Planets with dual suns have been discovered — think Tatooine in “Star Wars.”

“There are planets with the Tatooine arrangement, with double stars,” she said. “Those are some of the interesting, very different systems compared to our own. There are planets in orbit around a pair of stars. There are also examples of planets where there is a planet around one star, but that star has a neighboring star. You can get different arrangements of the binaries.”

There are a range of planets out there we don’t have in our solar system. Some are giant — 20 times bigger than Jupiter. Some have entire solar systems packed into a tight orbit like Mercury’s. If you were standing on the surface of one, the others could appear like the moon does in Earth’s night sky if they were close enough.

“You could see some amount of the size of the planet,” Patience said.

Many exoplanets are too close to their host stars to be habitable. “They can be up into the thousands of degrees,” Patience said. Most are giants, so they’re gaseous. If they turn out to be rocky, they could potentially be lava worlds.

A planet surrounded by beautiful rings.

One planet scientists have  dubbed a super-Saturn  has more than 30 rings  200 times larger than Saturn’s.

Photo courtesy Ron Miller;  top image by JPL/Caltech

“If a rocky planet is that close to the host star, you’d have to be thinking about some amount of molten material,” Patience said.

One planet scientists have dubbed a super-Saturn has more than 30 rings 200 times larger than Saturn’s. If it replaced Saturn in our solar system, its rings would be more visible than the moon.

“There’s a lot of diversity out there,” Patience said. “They’re all very interesting, but in very different ways. … We’re really working toward the characterization aspects of these new systems.”
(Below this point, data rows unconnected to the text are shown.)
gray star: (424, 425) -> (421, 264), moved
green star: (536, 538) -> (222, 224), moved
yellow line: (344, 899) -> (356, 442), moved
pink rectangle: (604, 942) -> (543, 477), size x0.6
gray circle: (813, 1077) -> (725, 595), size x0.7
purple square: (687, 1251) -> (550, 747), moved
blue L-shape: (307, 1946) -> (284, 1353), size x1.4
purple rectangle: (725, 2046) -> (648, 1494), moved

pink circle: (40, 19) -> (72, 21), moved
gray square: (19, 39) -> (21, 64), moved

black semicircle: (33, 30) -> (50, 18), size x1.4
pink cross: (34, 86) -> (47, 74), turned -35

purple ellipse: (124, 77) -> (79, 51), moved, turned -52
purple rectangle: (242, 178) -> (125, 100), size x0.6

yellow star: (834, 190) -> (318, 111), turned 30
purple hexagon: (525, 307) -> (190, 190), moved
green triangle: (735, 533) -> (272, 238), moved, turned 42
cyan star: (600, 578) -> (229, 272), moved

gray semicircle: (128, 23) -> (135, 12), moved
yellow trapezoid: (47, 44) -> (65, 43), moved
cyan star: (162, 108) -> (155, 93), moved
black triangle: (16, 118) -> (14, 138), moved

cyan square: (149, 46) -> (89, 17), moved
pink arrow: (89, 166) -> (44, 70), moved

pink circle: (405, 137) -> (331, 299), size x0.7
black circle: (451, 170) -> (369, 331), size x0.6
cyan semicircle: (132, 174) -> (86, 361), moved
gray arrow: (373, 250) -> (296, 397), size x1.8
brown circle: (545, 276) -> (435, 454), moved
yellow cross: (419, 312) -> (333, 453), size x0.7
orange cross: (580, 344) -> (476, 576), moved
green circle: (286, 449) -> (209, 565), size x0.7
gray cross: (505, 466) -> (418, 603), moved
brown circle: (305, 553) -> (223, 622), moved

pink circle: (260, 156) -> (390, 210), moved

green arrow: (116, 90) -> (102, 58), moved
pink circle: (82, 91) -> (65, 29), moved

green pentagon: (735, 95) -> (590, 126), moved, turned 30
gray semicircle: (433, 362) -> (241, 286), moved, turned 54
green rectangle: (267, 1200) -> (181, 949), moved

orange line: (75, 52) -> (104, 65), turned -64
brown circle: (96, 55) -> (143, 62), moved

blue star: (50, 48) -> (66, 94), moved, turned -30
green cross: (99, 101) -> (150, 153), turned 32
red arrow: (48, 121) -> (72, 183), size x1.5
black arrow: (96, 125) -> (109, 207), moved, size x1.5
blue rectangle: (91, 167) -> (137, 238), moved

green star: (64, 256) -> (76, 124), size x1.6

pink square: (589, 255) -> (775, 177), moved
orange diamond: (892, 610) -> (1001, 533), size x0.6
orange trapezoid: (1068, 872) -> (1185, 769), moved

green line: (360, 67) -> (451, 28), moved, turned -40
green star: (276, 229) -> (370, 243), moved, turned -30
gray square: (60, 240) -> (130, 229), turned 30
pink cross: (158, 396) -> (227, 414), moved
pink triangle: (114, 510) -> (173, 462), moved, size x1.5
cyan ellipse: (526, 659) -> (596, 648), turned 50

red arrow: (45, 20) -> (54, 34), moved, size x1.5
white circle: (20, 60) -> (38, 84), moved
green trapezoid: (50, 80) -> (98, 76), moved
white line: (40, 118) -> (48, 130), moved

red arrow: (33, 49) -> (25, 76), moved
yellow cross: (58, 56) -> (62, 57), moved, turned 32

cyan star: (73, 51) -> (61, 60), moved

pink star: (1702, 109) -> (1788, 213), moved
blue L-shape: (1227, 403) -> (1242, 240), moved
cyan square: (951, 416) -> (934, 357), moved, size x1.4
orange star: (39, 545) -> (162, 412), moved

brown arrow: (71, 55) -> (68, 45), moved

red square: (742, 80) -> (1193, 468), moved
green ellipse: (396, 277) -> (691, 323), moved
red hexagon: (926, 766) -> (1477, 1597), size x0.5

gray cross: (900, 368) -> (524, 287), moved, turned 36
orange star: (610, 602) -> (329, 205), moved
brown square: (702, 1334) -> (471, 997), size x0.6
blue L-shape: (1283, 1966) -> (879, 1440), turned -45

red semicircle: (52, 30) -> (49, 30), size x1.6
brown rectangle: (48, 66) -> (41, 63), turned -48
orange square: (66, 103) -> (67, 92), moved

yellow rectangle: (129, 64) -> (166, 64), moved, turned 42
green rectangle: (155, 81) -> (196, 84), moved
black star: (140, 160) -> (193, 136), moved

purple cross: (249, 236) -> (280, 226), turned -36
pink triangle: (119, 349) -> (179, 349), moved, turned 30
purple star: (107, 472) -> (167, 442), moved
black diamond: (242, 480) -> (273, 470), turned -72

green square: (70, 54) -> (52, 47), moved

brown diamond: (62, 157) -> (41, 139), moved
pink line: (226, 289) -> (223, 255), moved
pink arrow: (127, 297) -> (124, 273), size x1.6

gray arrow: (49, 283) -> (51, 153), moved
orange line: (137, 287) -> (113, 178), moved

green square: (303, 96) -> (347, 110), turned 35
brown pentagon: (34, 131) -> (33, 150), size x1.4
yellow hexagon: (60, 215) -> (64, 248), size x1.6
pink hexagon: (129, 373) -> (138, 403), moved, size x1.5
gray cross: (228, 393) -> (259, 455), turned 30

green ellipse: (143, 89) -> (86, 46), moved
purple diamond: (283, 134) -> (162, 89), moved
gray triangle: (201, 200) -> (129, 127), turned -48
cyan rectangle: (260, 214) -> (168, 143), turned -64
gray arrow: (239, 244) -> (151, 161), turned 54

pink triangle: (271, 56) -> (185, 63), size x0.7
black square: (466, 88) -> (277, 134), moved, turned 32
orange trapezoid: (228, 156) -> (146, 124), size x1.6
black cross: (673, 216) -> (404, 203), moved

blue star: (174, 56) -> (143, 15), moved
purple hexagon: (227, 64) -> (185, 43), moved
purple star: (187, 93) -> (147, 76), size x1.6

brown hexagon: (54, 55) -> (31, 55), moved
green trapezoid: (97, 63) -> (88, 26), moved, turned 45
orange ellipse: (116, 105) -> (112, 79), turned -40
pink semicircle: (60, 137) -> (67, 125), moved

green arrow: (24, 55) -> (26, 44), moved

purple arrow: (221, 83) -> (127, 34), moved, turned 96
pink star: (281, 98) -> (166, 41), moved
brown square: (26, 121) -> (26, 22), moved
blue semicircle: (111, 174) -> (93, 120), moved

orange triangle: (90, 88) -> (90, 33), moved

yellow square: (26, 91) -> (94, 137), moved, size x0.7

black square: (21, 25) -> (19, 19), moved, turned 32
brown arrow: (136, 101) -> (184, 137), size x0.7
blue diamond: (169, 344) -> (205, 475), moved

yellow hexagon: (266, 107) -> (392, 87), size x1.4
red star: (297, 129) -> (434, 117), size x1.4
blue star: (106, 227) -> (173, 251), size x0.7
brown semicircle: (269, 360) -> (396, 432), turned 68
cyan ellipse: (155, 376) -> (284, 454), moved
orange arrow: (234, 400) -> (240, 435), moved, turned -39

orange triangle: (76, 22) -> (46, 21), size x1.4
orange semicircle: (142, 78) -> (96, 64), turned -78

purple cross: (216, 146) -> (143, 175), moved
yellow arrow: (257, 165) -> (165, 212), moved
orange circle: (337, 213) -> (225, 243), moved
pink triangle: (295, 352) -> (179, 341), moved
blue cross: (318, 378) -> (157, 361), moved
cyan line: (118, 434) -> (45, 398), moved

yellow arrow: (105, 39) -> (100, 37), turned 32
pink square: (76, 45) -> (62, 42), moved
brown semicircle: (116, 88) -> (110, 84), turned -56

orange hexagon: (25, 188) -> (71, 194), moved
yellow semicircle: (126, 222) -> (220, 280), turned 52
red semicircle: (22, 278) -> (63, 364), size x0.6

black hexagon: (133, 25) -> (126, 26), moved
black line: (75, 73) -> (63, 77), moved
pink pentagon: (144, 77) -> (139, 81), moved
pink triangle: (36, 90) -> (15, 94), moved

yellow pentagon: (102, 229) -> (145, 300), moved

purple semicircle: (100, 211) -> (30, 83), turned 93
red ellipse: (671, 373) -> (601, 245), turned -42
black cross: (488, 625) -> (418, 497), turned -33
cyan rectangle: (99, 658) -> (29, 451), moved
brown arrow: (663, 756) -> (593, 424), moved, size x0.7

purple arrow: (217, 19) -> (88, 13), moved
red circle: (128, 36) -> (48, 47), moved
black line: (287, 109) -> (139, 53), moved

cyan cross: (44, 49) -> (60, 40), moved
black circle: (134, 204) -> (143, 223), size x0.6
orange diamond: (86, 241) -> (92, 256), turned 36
The closest exoplanet is a little more than 16 light-years away (or about 96 trillion miles).

“There are thousands known, and there are many fewer that we’ve been able to investigate the atmospheres,” Patience said. “It’s a lot harder to investigate the atmospheres.”

Depending on the temperature of the star, there is a range of orbits where liquid water could be present. They can’t be too close to the star like Mercury because they’d be too hot. They can’t be too far away like Mars, because they’d be cold.

“It’s also sometimes called the Goldilocks zone,” Patience said. “There is this growing number of planets that are in the habitable zone. For the most part they are around those smaller stars because the orbits that could be searched so far are closer orbits. To catch the habitable zone you need to be around the lower-mass stars.”

There are around 25 Goldilocks planets: Earth-size, and in the right orbit. Last month the most promising Earth-like planet — Kepler 438b — was found to be possibly uninhabitable. The planet is in the Goldilocks zone, but it orbits a cooler low-mass star. This type of star has a lot of flare activity, so the planet is bombarded by intense radiation and plasma flares.

“Although it’s in the liquid water zone, it might have other complications,” Patience said of Kepler 438b.

Kepler 438b is tidally locked to the star, so the same face of the planet is always turned to the star (similar to the moon and Earth). Could there be a thin habitable edge at the line between the star side and the dark side? Imagine living in Arizona, but not being able to go to California because there’s too much radiation, and not being able to go to New Mexico because it’s dark and frigid.

“This is certainly an area that’s under research,” Patience said. “What is the full scope of those effects? … That’s what’s really exciting about this field. It’s a chance to encounter planetary systems that we don’t have analogs of in our own solar system. We can investigate what are the implications of having one hemisphere irradiated and one dark side. What are the wind patterns? What is the climate? There are a lot of interesting questions.”